|Title||Maintaining the Ephemeris of the Geminga Pulsar Until GLAST|
|Author||Prof Jules Halpern|
|Description||The Geminga pulsar is unique among gamma-ray pulsars in having a precise and continuous, phase-connected ephemeris from 1973 up to the present. Since the demise of the Compton Gamma-Ray Observatory in June 2000, the only practical method of maintaining Geminga.s ephemeris is with X-ray observations. To extend our continuing XMM-Newton program on Geminga, we now request short observations twice per year until 2007, when GLAST and-or AGILE will resume the gamma-ray timing. The principal scientific need for a phase-connected ephemeris is to provide an absolute phase reference for ground-based observations, and to monitor glitch activity such as that which recurred in 2002.|
|Publication||No observations found associated with the current proposal|
|Instrument||EMOS1, EMOS2, EPN, OM, RGS1, RGS2|
|Mission Description||The European Space Agency's (ESA) X-ray Multi-Mirror Mission (XMM-Newton) was launched by an Ariane 504 on December 10th 1999. XMM-Newton is ESA's second cornerstone of the Horizon 2000 Science Programme.
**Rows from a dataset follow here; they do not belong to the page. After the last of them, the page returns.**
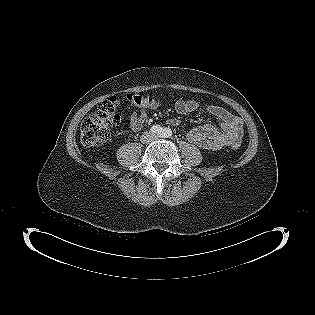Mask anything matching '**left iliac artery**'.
I'll use <instances>...</instances> for the list:
<instances>
[{
  "label": "left iliac artery",
  "instance_id": "obj_1",
  "mask_svg": "<svg viewBox=\"0 0 315 315\" xmlns=\"http://www.w3.org/2000/svg\"><path fill=\"white\" fill-rule=\"evenodd\" d=\"M172 135H173V132L169 128H164L160 134V136L164 138L172 137Z\"/></svg>",
  "mask_w": 315,
  "mask_h": 315
}]
</instances>
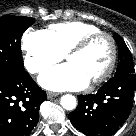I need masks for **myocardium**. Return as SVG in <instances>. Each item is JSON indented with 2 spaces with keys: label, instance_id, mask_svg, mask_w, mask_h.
Segmentation results:
<instances>
[{
  "label": "myocardium",
  "instance_id": "1",
  "mask_svg": "<svg viewBox=\"0 0 136 136\" xmlns=\"http://www.w3.org/2000/svg\"><path fill=\"white\" fill-rule=\"evenodd\" d=\"M100 37H106L109 40L110 46H111V58H110L109 64L106 67V69L99 76H97L96 78L91 80L89 82L90 85H98V84L104 82L105 80H107L110 77V75L114 71V68L117 63V57H118V48H117V44H116L114 37L110 33L104 32V31H98V32L89 34V35L83 37L82 39H80L75 45H73L67 51V53L65 55L66 59H68L72 55L83 52L96 39H98Z\"/></svg>",
  "mask_w": 136,
  "mask_h": 136
}]
</instances>
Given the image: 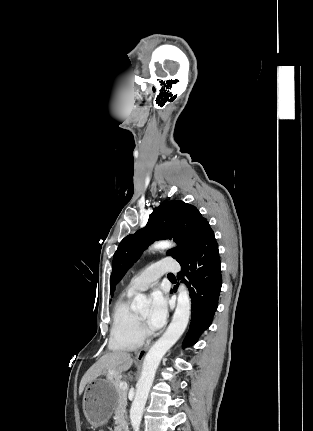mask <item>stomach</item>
<instances>
[{
	"instance_id": "1",
	"label": "stomach",
	"mask_w": 313,
	"mask_h": 431,
	"mask_svg": "<svg viewBox=\"0 0 313 431\" xmlns=\"http://www.w3.org/2000/svg\"><path fill=\"white\" fill-rule=\"evenodd\" d=\"M116 390L111 379L89 382L83 396V410L88 422L95 427L110 419L116 404Z\"/></svg>"
}]
</instances>
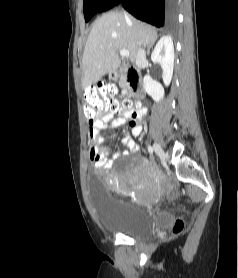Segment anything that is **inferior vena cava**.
<instances>
[{"label": "inferior vena cava", "mask_w": 238, "mask_h": 278, "mask_svg": "<svg viewBox=\"0 0 238 278\" xmlns=\"http://www.w3.org/2000/svg\"><path fill=\"white\" fill-rule=\"evenodd\" d=\"M135 63L136 66L140 69L144 67L146 63V54L143 48H138Z\"/></svg>", "instance_id": "602c4592"}]
</instances>
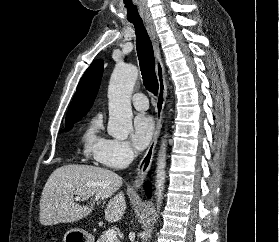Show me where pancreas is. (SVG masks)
<instances>
[{
	"label": "pancreas",
	"instance_id": "pancreas-1",
	"mask_svg": "<svg viewBox=\"0 0 279 242\" xmlns=\"http://www.w3.org/2000/svg\"><path fill=\"white\" fill-rule=\"evenodd\" d=\"M97 242H108L106 234L103 233L97 240ZM113 242H120L119 239H115Z\"/></svg>",
	"mask_w": 279,
	"mask_h": 242
}]
</instances>
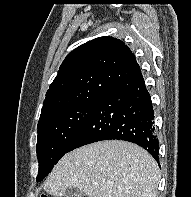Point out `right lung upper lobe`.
Segmentation results:
<instances>
[{
    "label": "right lung upper lobe",
    "instance_id": "obj_1",
    "mask_svg": "<svg viewBox=\"0 0 191 197\" xmlns=\"http://www.w3.org/2000/svg\"><path fill=\"white\" fill-rule=\"evenodd\" d=\"M129 47L119 39H93L64 59L49 86L40 120L79 104L97 102L115 84L140 74Z\"/></svg>",
    "mask_w": 191,
    "mask_h": 197
}]
</instances>
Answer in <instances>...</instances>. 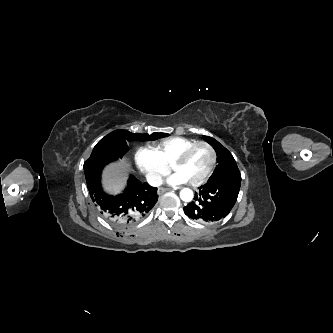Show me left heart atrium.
I'll use <instances>...</instances> for the list:
<instances>
[{"label":"left heart atrium","instance_id":"39dd6f15","mask_svg":"<svg viewBox=\"0 0 333 333\" xmlns=\"http://www.w3.org/2000/svg\"><path fill=\"white\" fill-rule=\"evenodd\" d=\"M187 182H188L187 178L179 172L173 173L168 178V183L171 184V185H174V186L185 184Z\"/></svg>","mask_w":333,"mask_h":333}]
</instances>
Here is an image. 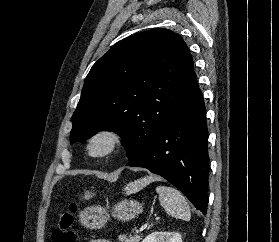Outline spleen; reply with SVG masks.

It carries 3 high throughput X-ray telescopes with an unprecedented effective area, and an optical monitor, the first flown on a X-ray observatory. The large collecting area and ability to make long uninterrupted exposures provide highly sensitive observations.
Since Earth's atmosphere blocks out all X-rays, only a telescope in space can detect and study celestial X-ray sources. The XMM-Newton mission is helping scientists to solve a number of cosmic mysteries, ranging from the enigmatic black holes to the origins of the Universe itself. Observing time on XMM-Newton is being made available to the scientific community, applying for observational periods on a competitive basis.